>>
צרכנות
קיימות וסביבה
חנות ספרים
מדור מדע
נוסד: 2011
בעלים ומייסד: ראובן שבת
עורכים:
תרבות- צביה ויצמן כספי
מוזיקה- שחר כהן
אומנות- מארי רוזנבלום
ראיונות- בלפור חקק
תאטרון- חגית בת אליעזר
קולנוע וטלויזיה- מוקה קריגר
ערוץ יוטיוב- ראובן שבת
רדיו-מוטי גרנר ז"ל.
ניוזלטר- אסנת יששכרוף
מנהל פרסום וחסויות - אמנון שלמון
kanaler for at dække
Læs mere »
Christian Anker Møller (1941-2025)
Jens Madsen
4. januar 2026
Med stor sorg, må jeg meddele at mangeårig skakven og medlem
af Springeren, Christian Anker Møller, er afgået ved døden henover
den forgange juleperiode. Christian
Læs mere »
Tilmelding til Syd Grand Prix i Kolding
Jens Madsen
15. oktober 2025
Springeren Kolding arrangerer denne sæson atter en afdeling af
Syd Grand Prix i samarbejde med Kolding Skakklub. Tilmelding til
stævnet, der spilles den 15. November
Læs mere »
<<
» **How to complete this task**
Copy every line above without altering a word.

» **Answer to the exercise**
צרכנות
קיימות וסביבה
חנות ספרים
מדור מדע
נוסד: 2011
בעלים ומייסד: ראובן שבת
עורכים:
תרבות- צביה ויצמן כספי
מוזיקה- שחר כהן
אומנות- מארי רוזנבלום
ראיונות- בלפור חקק
תאטרון- חגית בת אליעזר
קולנוע וטלויזיה- מוקה קריגר
ערוץ יוטיוב- ראובן שבת
רדיו-מוטי גרנר ז"ל.
ניוזלטר- אסנת יששכרוף
מנהל פרסום וחסויות - אמנון שלמון
kanaler for at dække
Læs mere »
Christian Anker Møller (1941-2025)
Jens Madsen
4. januar 2026
Med stor sorg, må jeg meddele at mangeårig skakven og medlem
af Springeren, Christian Anker Møller, er afgået ved døden henover
den forgange juleperiode. Christian
Læs mere »
Tilmelding til Syd Grand Prix i Kolding
Jens Madsen
15. oktober 2025
Springeren Kolding arrangerer denne sæson atter en afdeling af
Syd Grand Prix i samarbejde med Kolding Skakklub. Tilmelding til
stævnet, der spilles den 15. November
Læs mere »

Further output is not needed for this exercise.